There are so many layers to the horror of this hideous and appalling treatment, but I need to pause for a moment to wonder about this holding cell at Regency Hospital -- of course I'm aware of the ways the medical industry is complicit with corporate profiteers of all sorts, but I do wonder what was going on inside the hospital as Elliot Hughes screamed for several hours for help. Was the hospital holding cell soundproof? And what about when Hughes was marched through the halls with a plastic bag over his head -- is that common treatment for patients? I wonder what hospitals need to do in order for prison officials to allow them to treat brutalized inmates, and cannot, unsurprisingly, find any information at the Regency Hospital website.

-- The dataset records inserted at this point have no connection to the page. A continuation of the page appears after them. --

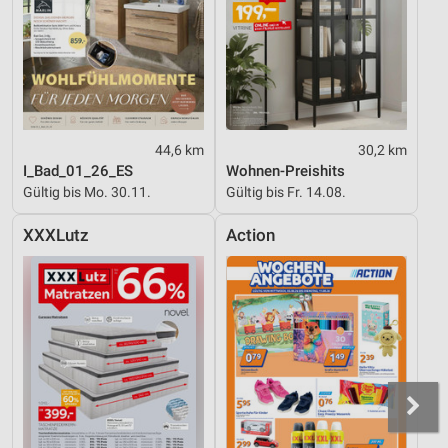
44,6 km
30,2 km
I_Bad_01_26_ES
Wohnen-Preishits
Gültig bis Mo. 30.11.
Gültig bis Fr. 14.08.
XXXLutz
Action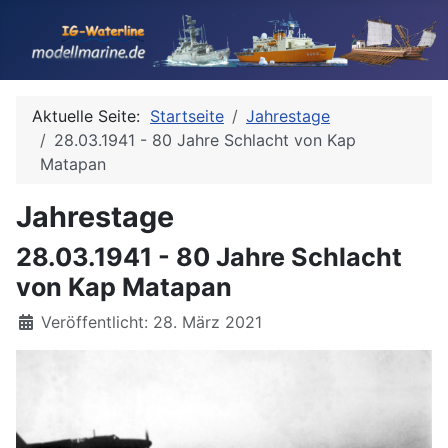
Aktuelle Seite:
Startseite
Jahrestage
28.03.1941 - 80 Jahre Schlacht von Kap
Matapan
Jahrestage
28.03.1941 - 80 Jahre Schlacht
von Kap Matapan
Details
Veröffentlicht: 28. März 2021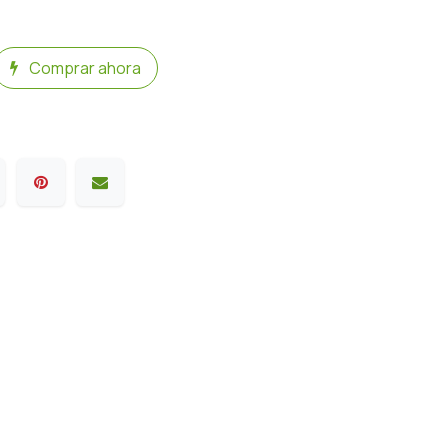
Comprar ahora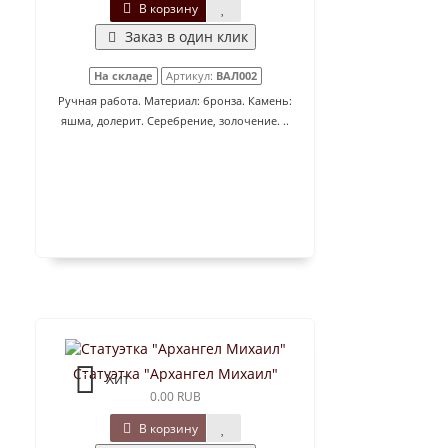
В корзину
Заказ в один клик
На складе
Артикул:
ВАЛ002
Ручная работа. Материал: бронза. Камень:
яшма, долерит. Серебрение, золочение. ..
Статуэтка "Архангел Михаил"
Хит
0.00 RUB
В корзину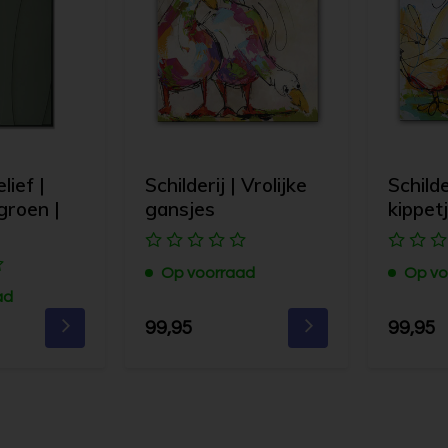
ief |
Schilderij | Vrolijke
Schilde
groen |
gansjes
kippet
Op voorraad
Op vo
ad
99,95
99,95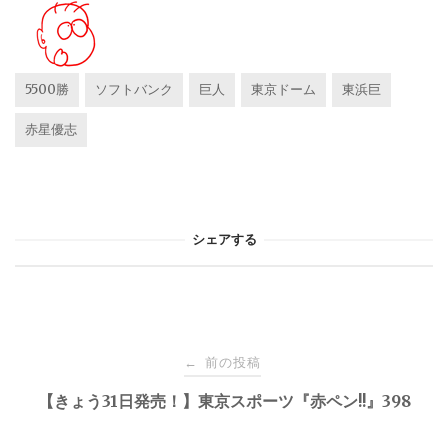
5500勝
ソフトバンク
巨人
東京ドーム
東浜巨
赤星優志
シェアする
投
前の投稿
←
稿
【きょう31日発売！】東京スポーツ『赤ペン!!』398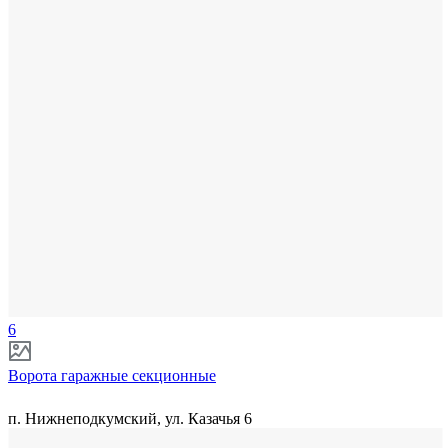
6
Ворота гаражные секционные
п. Нижнеподкумский, ул. Казачья 6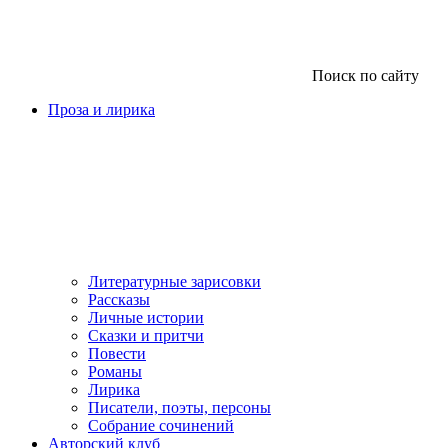
Поиск по сайту
Проза и лирика
Литературные зарисовки
Рассказы
Личные истории
Сказки и притчи
Повести
Романы
Лирика
Писатели, поэты, персоны
Собрание сочинений
Авторский клуб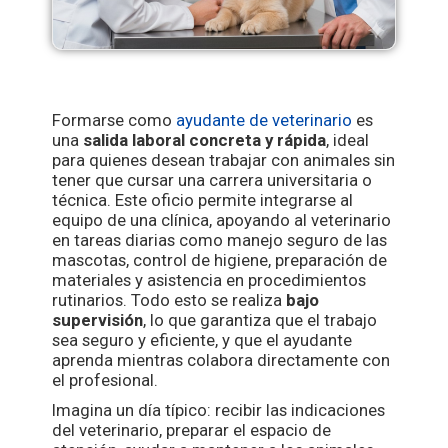
Formarse como
ayudante de veterinario
es
una
salida laboral concreta y rápida
, ideal
para quienes desean trabajar con animales sin
tener que cursar una carrera universitaria o
técnica. Este oficio permite integrarse al
equipo de una clínica, apoyando al veterinario
en tareas diarias como manejo seguro de las
mascotas, control de higiene, preparación de
materiales y asistencia en procedimientos
rutinarios. Todo esto se realiza
bajo
supervisión
, lo que garantiza que el trabajo
sea seguro y eficiente, y que el ayudante
aprenda mientras colabora directamente con
el profesional.
Imagina un día típico: recibir las indicaciones
del veterinario, preparar el espacio de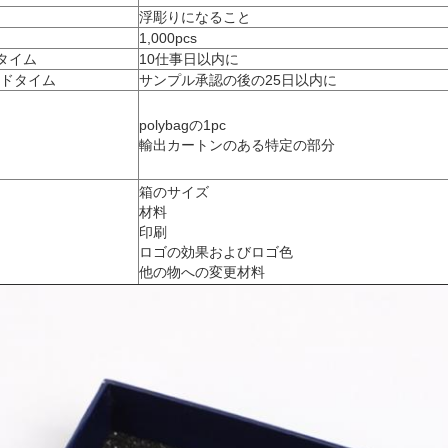
浮彫りになること
1,000pcs
タイム
10仕事日以内に
リードタイム
サンプル承認の後の25日以内に
polybagの1pc
輸出カートンのある特定の部分
箱のサイズ
材料
印刷
ロゴの効果およびロゴ色
他の物への変更材料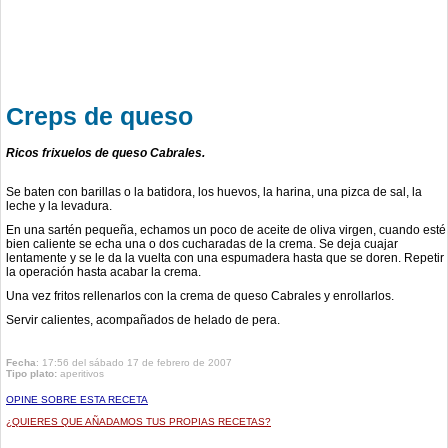
Creps de queso
Ricos frixuelos de queso Cabrales.
Se baten con barillas o la batidora, los huevos, la harina, una pizca de sal, la
leche y la levadura.
En una sartén pequeña, echamos un poco de aceite de oliva virgen, cuando esté
bien caliente se echa una o dos cucharadas de la crema. Se deja cuajar
lentamente y se le da la vuelta con una espumadera hasta que se doren. Repetir
la operación hasta acabar la crema.
Una vez fritos rellenarlos con la crema de queso Cabrales y enrollarlos.
Servir calientes, acompañados de helado de pera.
Fecha
: 17:56 del sábado 17 de febrero de 2007
Tipo plato:
aperitivos
OPINE SOBRE ESTA RECETA
¿QUIERES QUE AÑADAMOS TUS PROPIAS RECETAS?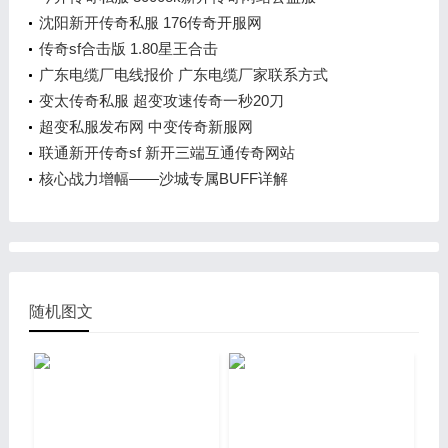
沈阳新开传奇私服 176传奇开服网
传奇sf合击版 1.80星王合击
广东电缆厂电线报价 广东电缆厂家联系方式
变太传奇私服 超变攻速传奇一秒20刀
超变私服发布网 中变传奇新服网
联通新开传奇sf 新开三端互通传奇网站
核心战力增幅——沙城专属BUFF详解
随机图文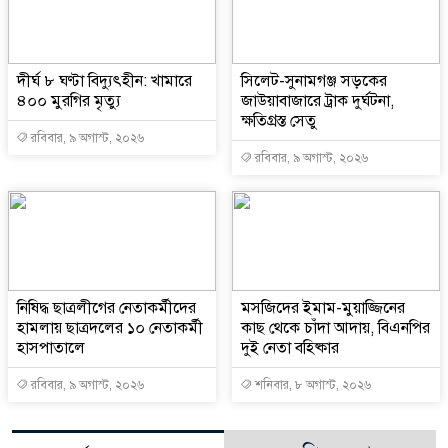
দীর্ঘ ৮ ঘণ্টা বিদ্যুৎহীন: খামারে
‎সিলেট-সুনামগঞ্জ সড়কের
৪০০ মুরগির মৃত্যু
জাউয়াবাজারে ট্রাক দুর্ঘটনা,
ক্ষতিগ্রস্ত সেতু
রবিবার, ৯ অগাস্ট, ২০২৬
রবিবার, ৯ অগাস্ট, ২০২৬
নিষিদ্ধ ছাত্রলীগের নেতাকর্মীদের
মসজিদের ইমাম-মুয়াজ্জিনের
হামলায় ছাত্রদলের ১০ নেতাকর্মী
কাছ থেকে চাঁদা আদায়, বিএনপির
হাসপাতালে
দুই নেতা বহিষ্কার
রবিবার, ৯ অগাস্ট, ২০২৬
শনিবার, ৮ অগাস্ট, ২০২৬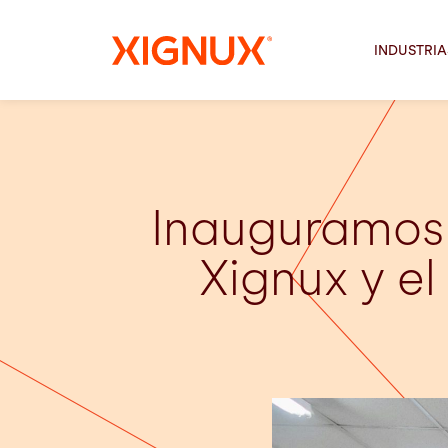
INDUSTRIA
Inauguramos 
Xignux y e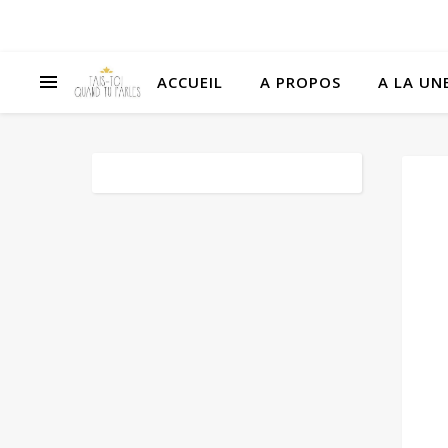
ACCUEIL
A PROPOS
A LA UNE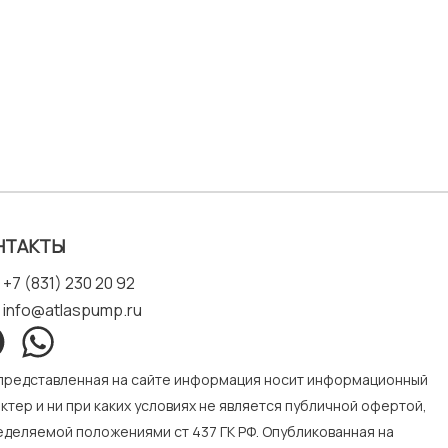
НТАКТЫ
+7 (831) 230 20 92
info@atlaspump.ru
 представленная на сайте информация носит информационный
ктер и ни при каких условиях не является публичной офертой,
деляемой положениями ст 437 ГК РФ. Опубликованная на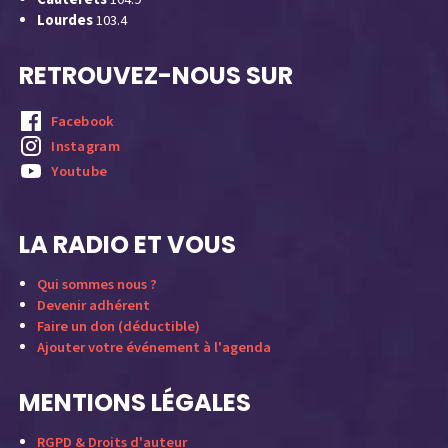
Lourdes
103.4
RETROUVEZ-NOUS SUR
Facebook
Instagram
Youtube
LA RADIO ET VOUS
Qui sommes nous ?
Devenir adhérent
Faire un don (déductible)
Ajouter votre événement à l'agenda
MENTIONS LÉGALES
RGPD & Droits d'auteur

It's amazing and inspiring to see Elliot Hughes talking so clearly, carefully, and eloquently about his torture, immediately after his release from jail. Obviously he is traumatized, and yet he is still speaking out. Like so many of us, he's trying to exist in the world in an ethical way, trying to challenge this horrifying imperialist system we're living under, and he's now bearing the costs. The costs for biking down the street during a protest, mind you -- what is next?

I keep hearing, over and over again, about the brutality of "the Republicans," but everyone should pause for a moment to remember that the Twin Cities of Minneapolis and St. Paul are some of the most liberal metropolises in the country, with Democratic mayors, and I'm guessing Democratic officials at the head of almost every city agency. The police violence at the RNC is, as Flashpoints host Dennis Bernstein describes it, "a bipartisan expansion of police power and crackdown on the First Amendment."

I highly recommend listening to the September 5 segment of the always-brilliant Flashpoints, where Elliot Hughes describes his torture in more detail, and where American Indian Movement activist Bill Means speculates that the police state tactics in Minneapolis and St. Paul are "a practice run in implementing martial law."

Thank you, Elliot, for your bravery.